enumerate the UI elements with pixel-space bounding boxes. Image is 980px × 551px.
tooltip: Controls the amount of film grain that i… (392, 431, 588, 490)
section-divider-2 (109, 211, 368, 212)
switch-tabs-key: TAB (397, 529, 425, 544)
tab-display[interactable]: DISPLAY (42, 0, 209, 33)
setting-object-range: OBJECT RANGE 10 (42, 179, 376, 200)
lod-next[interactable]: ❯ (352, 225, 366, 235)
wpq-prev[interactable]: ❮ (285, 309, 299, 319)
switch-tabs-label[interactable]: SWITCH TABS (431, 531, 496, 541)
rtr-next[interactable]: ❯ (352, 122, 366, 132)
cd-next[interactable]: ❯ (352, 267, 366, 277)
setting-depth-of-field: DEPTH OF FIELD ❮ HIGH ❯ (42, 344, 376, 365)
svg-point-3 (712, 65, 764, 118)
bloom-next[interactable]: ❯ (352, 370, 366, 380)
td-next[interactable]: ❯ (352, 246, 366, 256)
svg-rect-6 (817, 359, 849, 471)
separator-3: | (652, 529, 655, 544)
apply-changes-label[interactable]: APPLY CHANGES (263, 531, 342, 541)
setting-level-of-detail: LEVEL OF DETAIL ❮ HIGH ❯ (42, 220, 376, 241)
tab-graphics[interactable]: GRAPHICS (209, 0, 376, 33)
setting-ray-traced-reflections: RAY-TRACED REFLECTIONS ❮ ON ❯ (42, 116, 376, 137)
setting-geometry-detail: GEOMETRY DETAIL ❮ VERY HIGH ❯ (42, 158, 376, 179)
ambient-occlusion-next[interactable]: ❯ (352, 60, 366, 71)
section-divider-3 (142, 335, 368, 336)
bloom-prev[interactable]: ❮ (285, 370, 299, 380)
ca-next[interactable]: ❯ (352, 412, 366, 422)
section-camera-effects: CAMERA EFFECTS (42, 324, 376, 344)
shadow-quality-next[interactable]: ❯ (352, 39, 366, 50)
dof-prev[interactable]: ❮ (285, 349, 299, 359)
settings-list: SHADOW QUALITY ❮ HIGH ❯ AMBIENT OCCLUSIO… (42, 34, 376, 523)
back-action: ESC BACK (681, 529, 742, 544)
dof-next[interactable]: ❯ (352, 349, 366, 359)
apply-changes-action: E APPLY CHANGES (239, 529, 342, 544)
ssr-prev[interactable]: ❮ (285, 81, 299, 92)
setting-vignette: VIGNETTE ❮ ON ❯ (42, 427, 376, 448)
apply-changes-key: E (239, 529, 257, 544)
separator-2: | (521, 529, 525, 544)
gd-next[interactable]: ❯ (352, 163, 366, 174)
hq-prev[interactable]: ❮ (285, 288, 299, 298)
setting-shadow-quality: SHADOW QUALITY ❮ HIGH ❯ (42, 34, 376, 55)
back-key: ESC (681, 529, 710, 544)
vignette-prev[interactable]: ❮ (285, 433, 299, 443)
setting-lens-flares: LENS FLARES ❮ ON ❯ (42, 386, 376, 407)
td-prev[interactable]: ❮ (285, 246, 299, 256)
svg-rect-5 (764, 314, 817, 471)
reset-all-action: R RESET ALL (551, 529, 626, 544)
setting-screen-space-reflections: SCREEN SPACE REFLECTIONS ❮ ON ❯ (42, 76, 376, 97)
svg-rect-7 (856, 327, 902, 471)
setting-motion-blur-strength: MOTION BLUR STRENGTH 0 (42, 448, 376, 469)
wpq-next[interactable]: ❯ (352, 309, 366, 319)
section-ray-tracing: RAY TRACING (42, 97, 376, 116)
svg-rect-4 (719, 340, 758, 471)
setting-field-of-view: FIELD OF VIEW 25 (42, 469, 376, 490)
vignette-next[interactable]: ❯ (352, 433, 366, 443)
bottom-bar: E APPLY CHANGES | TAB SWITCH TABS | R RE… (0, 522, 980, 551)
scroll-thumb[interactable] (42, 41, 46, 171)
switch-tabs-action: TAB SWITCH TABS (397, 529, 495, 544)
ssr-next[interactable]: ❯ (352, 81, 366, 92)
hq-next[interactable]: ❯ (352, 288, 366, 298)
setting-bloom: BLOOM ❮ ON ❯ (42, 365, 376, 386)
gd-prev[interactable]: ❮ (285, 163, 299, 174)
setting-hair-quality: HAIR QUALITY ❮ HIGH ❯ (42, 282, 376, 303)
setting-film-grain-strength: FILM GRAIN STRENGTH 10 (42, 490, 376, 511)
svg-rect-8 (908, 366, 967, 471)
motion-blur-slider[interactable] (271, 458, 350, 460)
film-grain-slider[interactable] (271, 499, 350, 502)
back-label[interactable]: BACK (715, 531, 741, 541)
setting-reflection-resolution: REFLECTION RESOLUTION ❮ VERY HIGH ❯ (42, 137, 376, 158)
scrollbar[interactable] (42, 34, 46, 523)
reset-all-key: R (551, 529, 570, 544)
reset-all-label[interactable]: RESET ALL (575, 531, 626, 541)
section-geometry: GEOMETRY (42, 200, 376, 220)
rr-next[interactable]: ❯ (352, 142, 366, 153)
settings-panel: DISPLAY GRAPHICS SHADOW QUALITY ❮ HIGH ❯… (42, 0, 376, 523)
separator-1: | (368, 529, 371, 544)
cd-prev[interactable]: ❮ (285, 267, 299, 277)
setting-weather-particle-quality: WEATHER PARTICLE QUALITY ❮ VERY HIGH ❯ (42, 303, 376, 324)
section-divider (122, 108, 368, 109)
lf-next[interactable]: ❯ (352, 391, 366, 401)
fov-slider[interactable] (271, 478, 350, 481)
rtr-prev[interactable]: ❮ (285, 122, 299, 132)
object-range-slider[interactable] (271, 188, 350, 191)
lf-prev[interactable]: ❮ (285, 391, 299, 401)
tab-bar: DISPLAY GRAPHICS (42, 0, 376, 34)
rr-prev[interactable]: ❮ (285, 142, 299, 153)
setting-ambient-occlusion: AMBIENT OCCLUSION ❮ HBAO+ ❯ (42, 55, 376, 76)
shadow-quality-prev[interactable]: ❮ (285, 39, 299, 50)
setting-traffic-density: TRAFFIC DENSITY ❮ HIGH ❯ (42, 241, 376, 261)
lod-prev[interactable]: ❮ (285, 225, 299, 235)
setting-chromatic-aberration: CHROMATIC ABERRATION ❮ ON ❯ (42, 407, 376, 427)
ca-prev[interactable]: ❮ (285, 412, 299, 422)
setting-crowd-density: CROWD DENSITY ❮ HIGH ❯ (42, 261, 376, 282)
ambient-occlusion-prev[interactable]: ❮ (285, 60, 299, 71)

Your goal: Every line of the entries above that holds "detail" should be copied out.

Exercise result:
setting-level-of-detail: LEVEL OF DETAIL ❮ HIGH ❯ (42, 220, 376, 241)
setting-geometry-detail: GEOMETRY DETAIL ❮ VERY HIGH ❯ (42, 158, 376, 179)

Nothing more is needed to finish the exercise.